A flash caught his eye, a glint of failing sunlight fleetingly reflected off some shiny object, maybe a gun barrel, Orville couldn’t tell. The afternoon Sun was so low in the sky that the figure was nothing more than a silhouette. Instantly, he traversed and searched the area where this had appeared. The tiny motor inside the binoculars zoomed their focus out to infinity, and suddenly there it was, a dark figure, moving with a peculiar gait downstream toward the ford.

Quickly he scanned the area around it, noting the nearest landmark, so he could return and watch it. He saw nothing. A glance at the ford, some two and a half kilometers to the left, still revealed no sign of the soldiers.

Orville dropped the glasses on their strap, slipped his rifle out of its scabbard and spurred his horse into motion. He moved quickly toward the wash that ran down to the riverbank and ended just downstream of the figure he had seen. If he timed it right, and if the stranger continued at the same speed and direction, Orville would come out behind him.

As he rode, Calhoun pondered the possibilities. He hoped it was only a wetback, and its appearance now just coincidence. That was a good bet. Hijackers were professionals, and seldom that careless.

As the ravine widened the trail got easier and Calhoun got a grip on himself. By the time he reached its terminus, where an alluvial fan of sand and gravel, dropped by countless rains, left him a clear shot at anybody who might try to cross in front of him, he was feeling positively calm.

Until the figure burst out into full view. When that happened, Calhoun’s heretofore mild concern turned into panic.
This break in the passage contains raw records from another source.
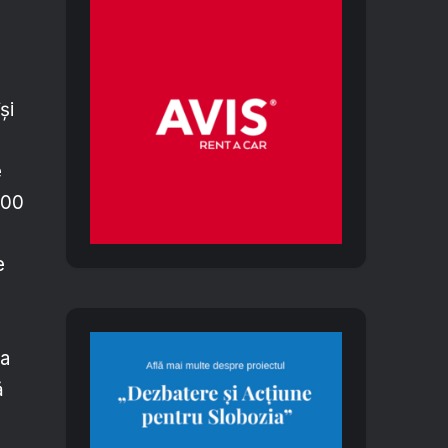
și
e
.000
e
va
ă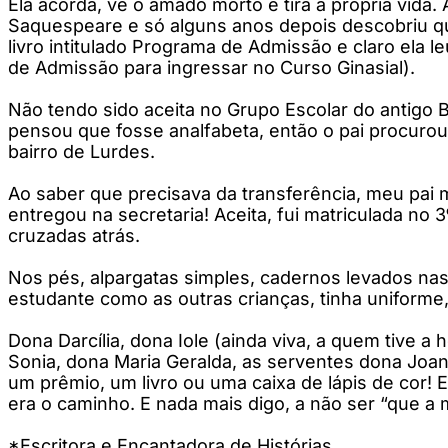
Ela acorda, vê o amado morto e tira a própria vida.
Saquespeare e só alguns anos depois descobriu que
livro intitulado Programa de Admissão e claro ela l
de Admissão para ingressar no Curso Ginasial).
Não tendo sido aceita no Grupo Escolar do antigo B
pensou que fosse analfabeta, então o pai procurou a
bairro de Lurdes.
Ao saber que precisava da transferência, meu pai
entregou na secretaria! Aceita, fui matriculada no
cruzadas atrás.
Nos pés, alpargatas simples, cadernos levados na
estudante como as outras crianças, tinha uniforme,
Dona Darcília, dona Iole (ainda viva, a quem tive a
Sonia, dona Maria Geralda, as serventes dona Joana,
um prêmio, um livro ou uma caixa de lápis de cor! 
era o caminho. E nada mais digo, a não ser “que a 
*Escritora e Encantadora de Histórias.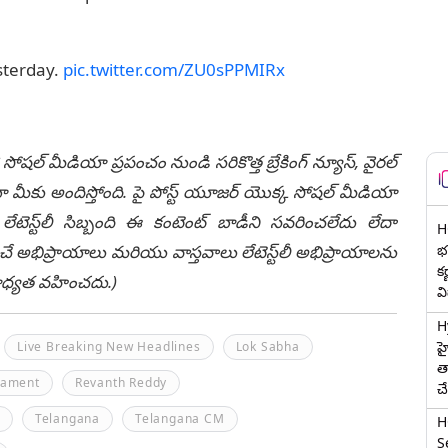
sterday.
pic.twitter.com/ZU0sPPMIRx
 సోషల్ మీడియా ప్రపంచం నుండి సరికొత్త బ్రేకింగ్ న్యూస్, వైరల్
ీకు అందిస్తోంది. పై పోస్ట్ యూజర్ యొక్క సోషల్ మీడియా
టెస్ట్‌లీ సిబ్బంది ఈ కంటెంట్ బాడీని సవరించలేదు లేదా
H
భర
చే అభిప్రాయాలు మరియు వాస్తవాలు లేటెస్ట్‌లీ అభిప్రాయాలను
క
ి బాధ్యత వహించదు.)
వ
H
హ
Live Breaking New Headlines
Lok Sabha
త
iament
Revanth Reddy
చ
Telangana
Telangana CM
H
Se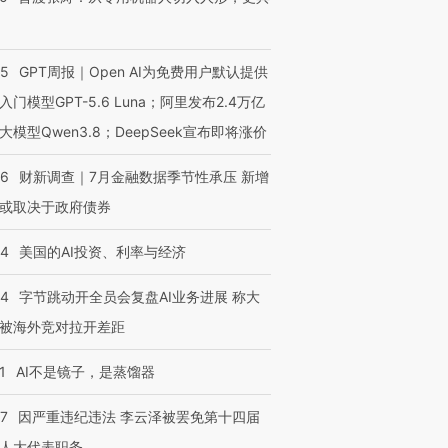
55
GPT周报｜Open AI为免费用户默认提供
入门模型GPT-5.6 Luna；阿里发布2.4万亿
大模型Qwen3.8；DeepSeek宣布即将涨价
46
财新调查｜7月金融数据季节性承压 新增
或取决于政府债券
44
美国的AI投资、利率与经济
44
字节跳动开全员会复盘AI业务进展 称大
被海外竞对拉开差距
1
AI不是镜子，是蒸馏器
07
因严重违纪违法 李云泽被罢免第十四届
人大代表职务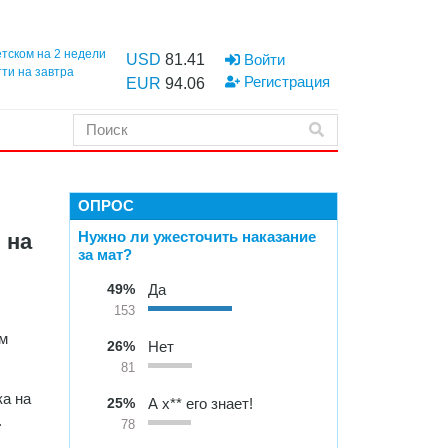
етском на 2 недели
USD
81.41
Войти
тти на завтра
Регистрация
EUR
94.06
ОПРОС
Нужно ли ужесточить наказание
 на
за мат?
49%
Да
153
им
26%
Нет
81
а на
25%
А х** его знает!
.
78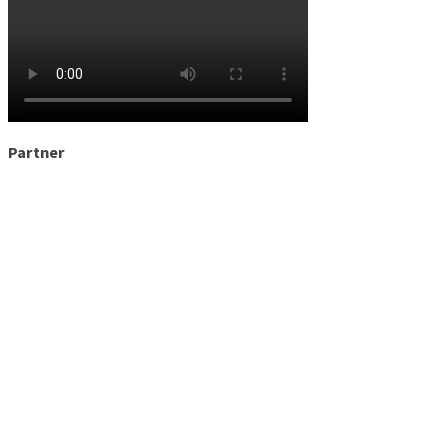
Partner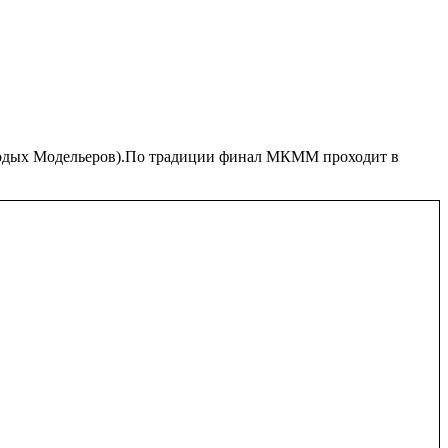
лодых Модельеров).По традиции финал МКММ проходит в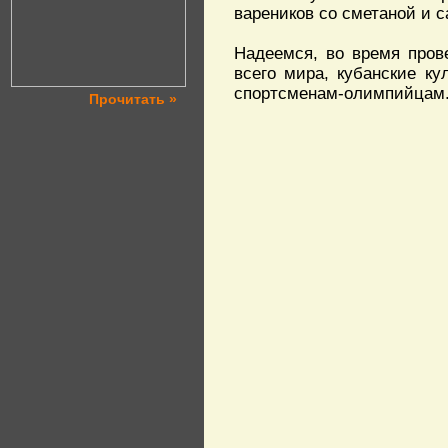
вареников со сметаной и с
Надеемся, во время пров
всего мира, кубанские к
спортсменам-олимпийцам
Прочитать »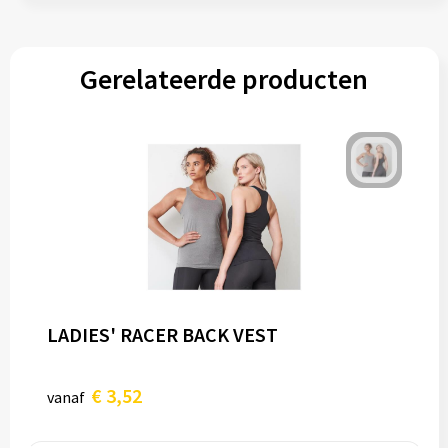
Gerelateerde producten
LADIES' RACER BACK VEST
€ 3,52
vanaf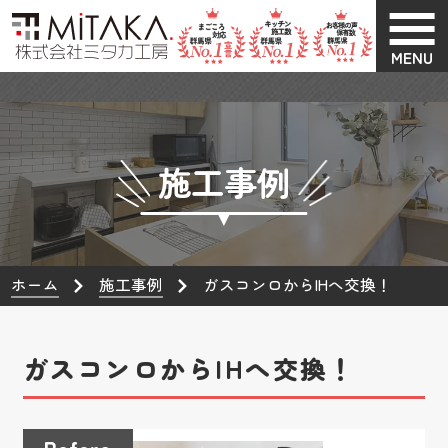
MENU
施工事例
ホーム
施工事例
ガスコンロからIHへ交換！
ガスコンロからIHへ交換！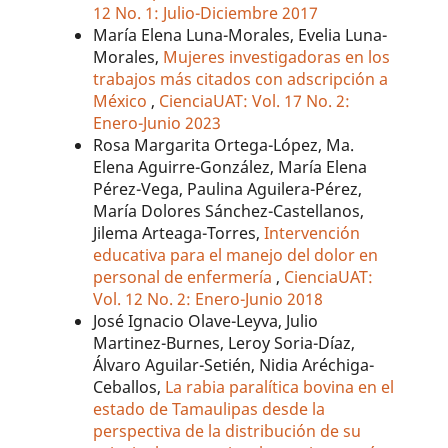
12 No. 1: Julio-Diciembre 2017
María Elena Luna-Morales, Evelia Luna-
Morales,
Mujeres investigadoras en los
trabajos más citados con adscripción a
México
,
CienciaUAT: Vol. 17 No. 2:
Enero-Junio 2023
Rosa Margarita Ortega-López, Ma.
Elena Aguirre-González, María Elena
Pérez-Vega, Paulina Aguilera-Pérez,
María Dolores Sánchez-Castellanos,
Jilema Arteaga-Torres,
Intervención
educativa para el manejo del dolor en
personal de enfermería
,
CienciaUAT:
Vol. 12 No. 2: Enero-Junio 2018
José Ignacio Olave-Leyva, Julio
Martinez-Burnes, Leroy Soria-Díaz,
Álvaro Aguilar-Setién, Nidia Aréchiga-
Ceballos,
La rabia paralítica bovina en el
estado de Tamaulipas desde la
perspectiva de la distribución de su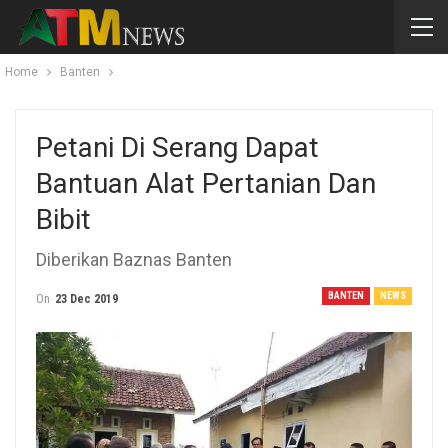
Home
Banten
Petani Di Serang Dapat
Bantuan Alat Pertanian Dan
Bibit
Diberikan Baznas Banten
BANTEN
NEWS
On
23 Dec 2019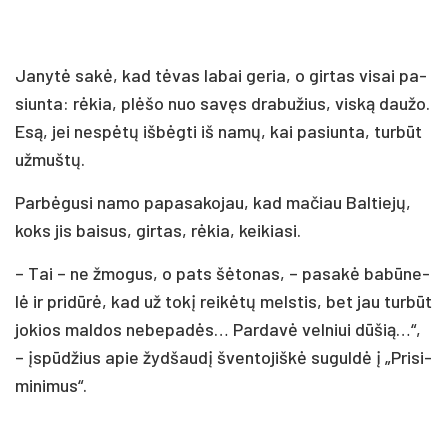
Ja­ny­tė sa­kė, kad tė­vas la­bai ge­ria, o gir­tas vi­sai pa­
siun­ta: rė­kia, plė­šo nuo sa­vęs dra­bu­žius, vis­ką dau­žo.
Esą, jei ne­spė­tų iš­bėg­ti iš na­mų, kai pa­siun­ta, tur­būt
už­muš­tų.
Par­bė­gu­si na­mo pa­pa­sa­ko­jau, kad ma­čiau Bal­tie­jų,
koks jis bai­sus, gir­tas, rė­kia, kei­kia­si.
– Tai – ne žmo­gus, o pa­ts šė­to­nas, – pa­sa­kė ba­bū­ne­
lė ir pri­dū­rė, kad už to­kį rei­kė­tų mels­tis, bet jau tur­būt
jo­kios mal­dos ne­be­pa­dės… Par­da­vė vel­niui dū­šią…“,
– įspū­džius apie žyd­šau­dį šven­to­jiš­kė su­gul­dė į „Pri­si­
mi­ni­mus“.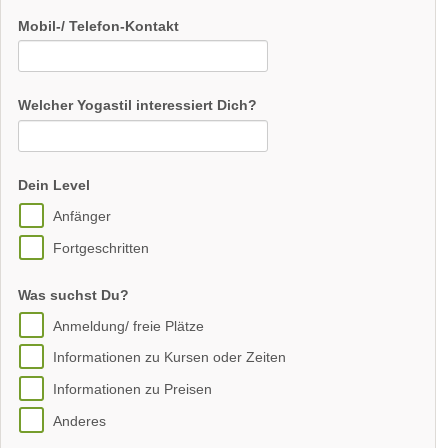
Mobil-/ Telefon-Kontakt
Welcher Yogastil interessiert Dich?
Dein Level
Anfänger
Fortgeschritten
Was suchst Du?
Anmeldung/ freie Plätze
Informationen zu Kursen oder Zeiten
Informationen zu Preisen
Anderes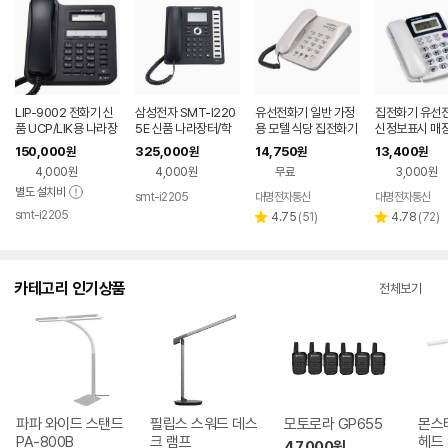
LIP-9002 전화기 신
삼성전자 SMT-I220
유선전화기 일반 가정
집전화기 유선전
품 UCP/LIK용 나라장
5E 신품 나라장터/학
용 모텔 식당 집전화기
신정보표시 매
터/학교장터 등록업체
교장터 등록업체
깔끔한 전화 매장
기 벨램프 일반
150,000
325,000
14,750
13,400
원
원
원
원
4,000원
4,000원
무료
3,000원
별도 설치비
smt-i2205
대명전자통신
대명전자통신
네이버
smt-i2205
페이
네이버
리
리
4.75
(
51
)
4.78
(
72
)
별
별
페이
뷰
뷰
점
점
수
수
카테고리 인기상품
전체보기
파파 와이드 스탠드
필립스 스워드 데스
모토로라 GP655
몬스
PA-800B
크 램프
헤드 
47,000
원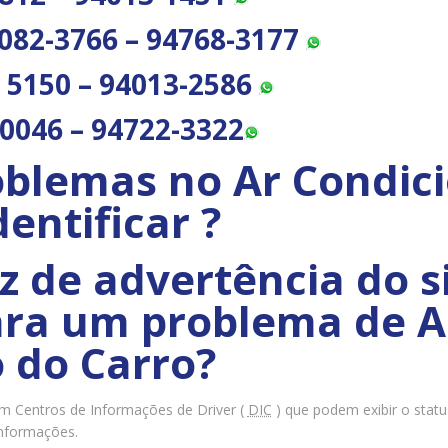
082-3766 – 94768-3177
 5150 – 94013-2586
0046 – 94722-3322
roblemas no Ar Condic
entificar ?
z de advertência do 
ara um problema de A
 do Carro?
m Centros de Informações de Driver (
DIC
) que podem exibir o statu
informações.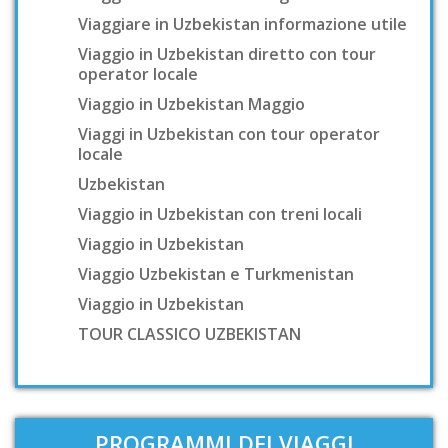
Viaggiare in Uzbekistan informazione utile
Viaggio in Uzbekistan diretto con tour
operator locale
Viaggio in Uzbekistan Maggio
Viaggi in Uzbekistan con tour operator
locale
Uzbekistan
Viaggio in Uzbekistan con treni locali
Viaggio in Uzbekistan
Viaggio Uzbekistan e Turkmenistan
Viaggio in Uzbekistan
TOUR CLASSICO UZBEKISTAN
PROGRAMMI DEI VIAGGI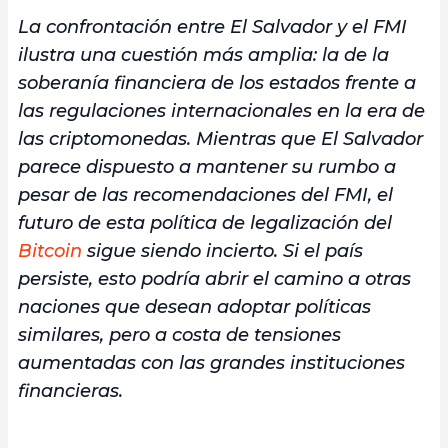
La confrontación entre El Salvador y el FMI
ilustra una cuestión más amplia: la de la
soberanía financiera de los estados frente a
las regulaciones internacionales en la era de
las criptomonedas. Mientras que El Salvador
parece dispuesto a mantener su rumbo a
pesar de las recomendaciones del FMI, el
futuro de esta política de legalización del
Bitcoin
sigue siendo incierto. Si el país
persiste, esto podría abrir el camino a otras
naciones que desean adoptar políticas
similares, pero a costa de tensiones
aumentadas con las grandes instituciones
financieras.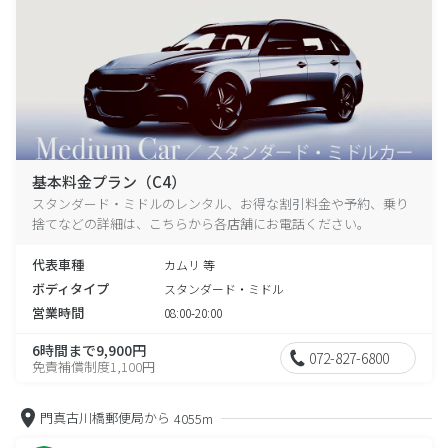
基本料金プラン（C4）
スタンダード・ミドルのレンタル、お得な割引料金や予約、乗り
捨てなどの詳細は、こちらから各店舗にお電話ください。
代表車種
カムリ 等
ボディタイプ
スタンダード・ミドル
営業時間
08:00-20:00
6時間まで9,900円
072-827-6800
免責補償制度1,100円
門真古川橋郵便局から
4055m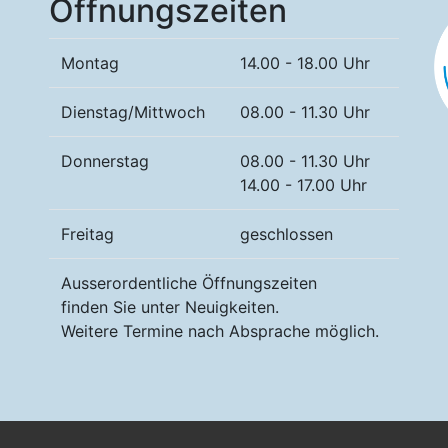
Öffnungszeiten
Montag
14.00 - 18.00 Uhr
Dienstag/Mittwoch
08.00 - 11.30 Uhr
Donnerstag
08.00 - 11.30 Uhr
14.00 - 17.00 Uhr
Freitag
geschlossen
Ausserordentliche Öffnungszeiten
finden Sie unter Neuigkeiten.
Weitere Termine nach Absprache möglich.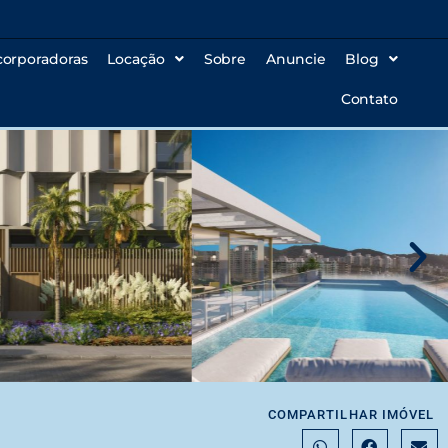
corporadoras
Locação
Sobre
Anuncie
Blog
Contato
COMPARTILHAR IMÓVEL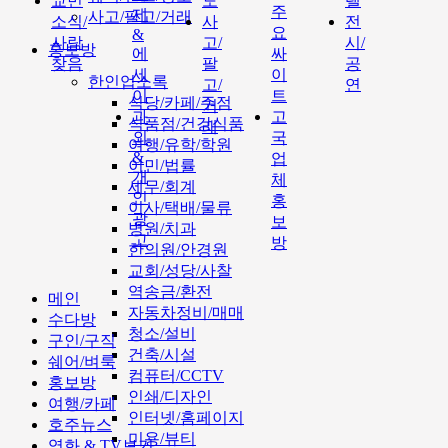
교민
도
텔
주
제
사고/팔고/거래
소식/
사
전
요
&
사람
고/
시/
홍보방
에
싸
찾음
팔
공
세
이
한인업소록
고/
연
이
트
식당/카페/주점
거
과
고
식품점/건강식품
래
외
국
여행/유학/학원
&
업
이민/법률
개
체
세무/회계
인
홍
이사/택배/물류
광
보
병원/치과
고
방
한의원/안경원
교회/성당/사찰
역송금/환전
메인
자동차정비/매매
수다방
청소/설비
구인/구직
건축/시설
쉐어/벼룩
컴퓨터/CCTV
홍보방
인쇄/디자인
여행/카페
인터넷/홈페이지
호주뉴스
미용/뷰티
영화 & TV보기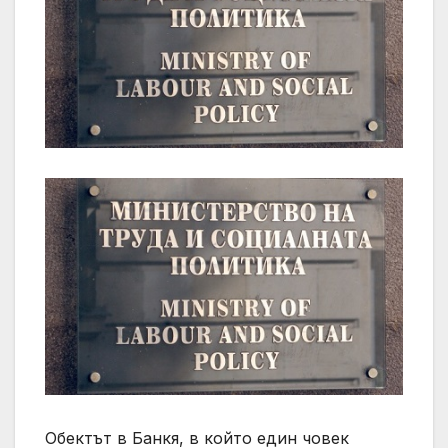
Обектът в Банкя, в който един човек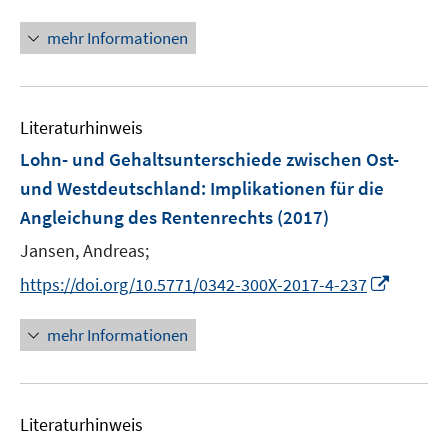
n
F
e
n
e
mehr Informationen
m
e
n
F
u
s
e
e
t
n
m
e
Literaturhinweis
s
F
r
Lohn- und Gehaltsunterschiede zwischen Ost-
t
e
ö
e
und Westdeutschland
:
Implikationen für die
n
f
r
Angleichung des Rentenrechts
(2017)
s
f
ö
t
n
Jansen, Andreas;
f
e
e
f
I
https://doi.org/10.5771/0342-300X-2017-4-237
r
n
n
n
ö
e
n
mehr Informationen
f
n
e
f
u
n
e
e
Literaturhinweis
m
n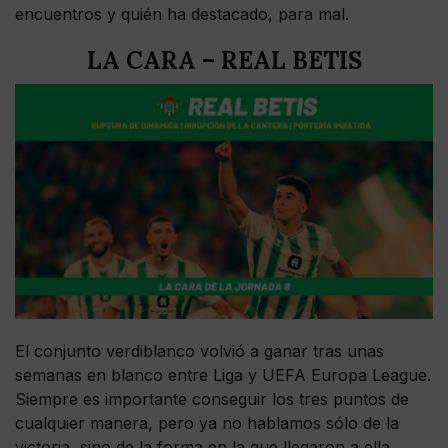
encuentros y quién ha destacado, para mal.
LA CARA – REAL BETIS
El conjunto verdiblanco volvió a ganar tras unas
semanas en blanco entre Liga y UEFA Europa League.
Siempre es importante conseguir los tres puntos de
cualquier manera, pero ya no hablamos sólo de la
victoria, sino de la forma en la que llegaron a ella.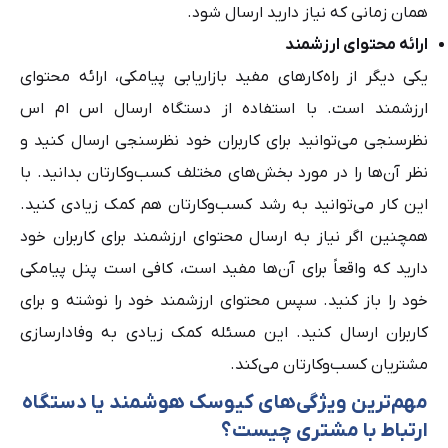
همان زمانی که نیاز دارید ارسال شود.
ارائه محتوای ارزشمند
یکی دیگر از راه‌کارهای مفید بازاریابی پیامکی، ارائه محتوای
ارزشمند است. با استفاده از دستگاه ارسال اس ام اس
نظرسنجی می‌توانید برای کاربران خود نظرسنجی ارسال کنید و
نظر آن‌ها را در مورد بخش‌های مختلف کسب‌وکارتان بدانید. با
این کار می‌توانید به رشد کسب‌وکارتان هم کمک زیادی کنید.
همچنین اگر نیاز به ارسال محتوای ارزشمند برای کاربران خود
دارید که واقعاً برای آن‌ها مفید است، کافی است پنل پیامکی
خود را باز کنید. سپس محتوای ارزشمند خود را نوشته و برای
کاربران ارسال کنید. این مسئله کمک زیادی به وفادارسازی
مشتریان کسب‌وکارتان می‌کند.
مهم‌ترین ویژگی‌های کیوسک هوشمند یا دستگاه
ارتباط با مشتری چیست؟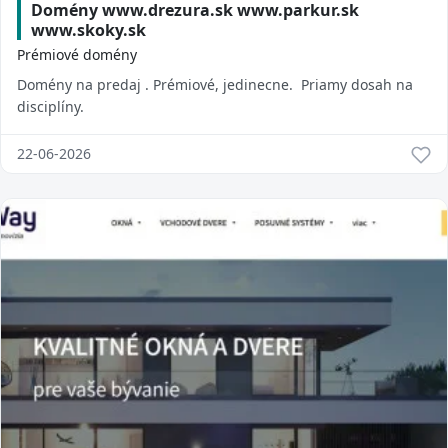
Domény www.drezura.sk www.parkur.sk
www.skoky.sk
Prémiové domény
Domény na predaj . Prémiové, jedinecne. Priamy dosah na
disciplíny.
22-06-2026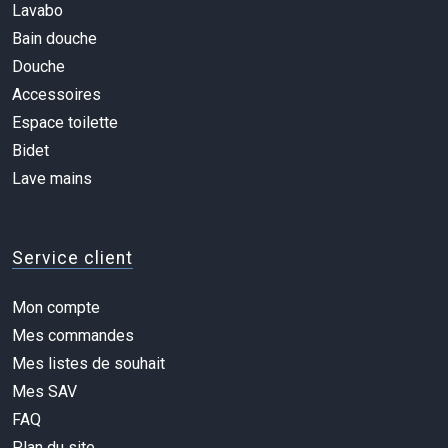
Lavabo
Bain douche
Douche
Accessoires
Espace toilette
Bidet
Lave mains
Service client
Mon compte
Mes commandes
Mes listes de souhait
Mes SAV
FAQ
Plan du site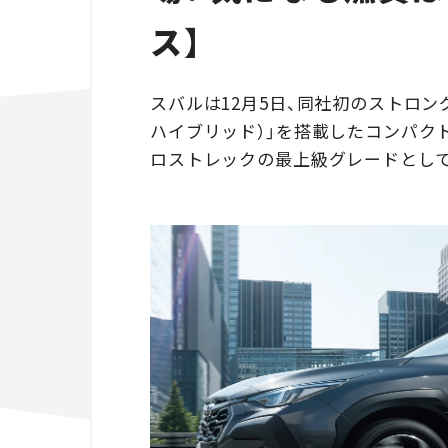
ス】
スバルは12月5日、同社初のストロング
ハイブリッド）」を搭載したコンパクト
ロストレックの最上級グレードとし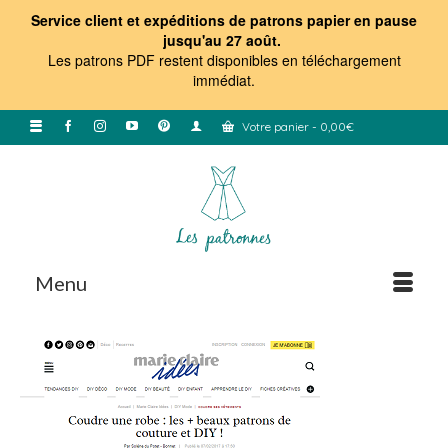
Service client et expéditions de patrons papier en pause
jusqu'au 27 août.
Les patrons PDF restent disponibles en téléchargement
immédiat
.
Votre panier
-
0,00
€
Menu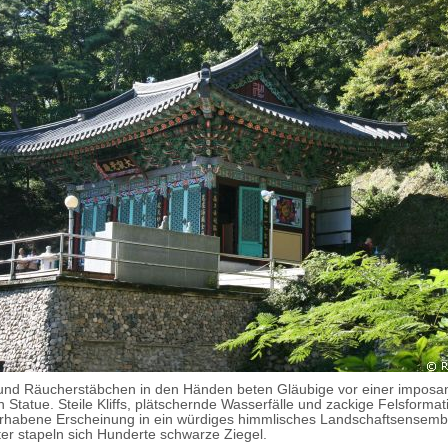
und Räucherstäbchen in den Händen beten Gläubige vor einer imposan
 Statue. Steile Kliffs, plätschernde Wasserfälle und zackige Felsforma
erhabene Erscheinung in ein würdiges himmlisches Landschaftsensembl
iter stapeln sich Hunderte schwarze Ziegel.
The stranger wore an elaborate disguise. In the dusk he looked more like a beast than a man—and big, fully as large as any bear Orville had ever seen here in the Big Bend. Worse, he was armed, and had seen Orville. He turned and pointed the weapon, which before he had merely waved aimlessly around, as though trying to decide whether to shoot.

The thing didn’t look much like a gun. Nevertheless, when the strange prickly sensation washed over his face and hands, Calhoun hesitated not an instant. He raised his rifle and dropped the stranger in his tracks.

Relief was mixed with regret. The report echoed down the walls of the ravine. Everyone near the ford would have heard it. There would be no delivery tonight. The Mexicans would suspect a double-cross on this side of the river and would flee. Calhoun would have to arrange a new rendezvous, endure the hassle of clearing the shipment with the fed’s patrol all over again, grease more palms, renegotiate storage and transshipment—it went on and on.

He wanted a good look at the source of his trouble so he dismounted, rifle in hand, and carefully approached the motionless body lying on the gravel. He stopped short, and gasped when he realized this was not a man disguised.

The creature wore a drab coverall with many bulging pockets, so that in places its limbs looked lumpy, like sacks of potatoes. What clothing did not cover, hair did, though on its face this appeared to have been clipped very short, almost like a human beard. The eyes were enormous, and there were many of them, all covered with some kind of horny material. Two were faceted like insect eyes. Calhoun knew in that instant that his life had changed forever.

What before had been merely panic blossomed into stark terror. Calhoun realized an alien would not visit Earth alone. It would have companions, and if they had ears to hear the shot they might already be on the way to investigate. With night falling so rapidly now, Calhoun knew he might not see them coming.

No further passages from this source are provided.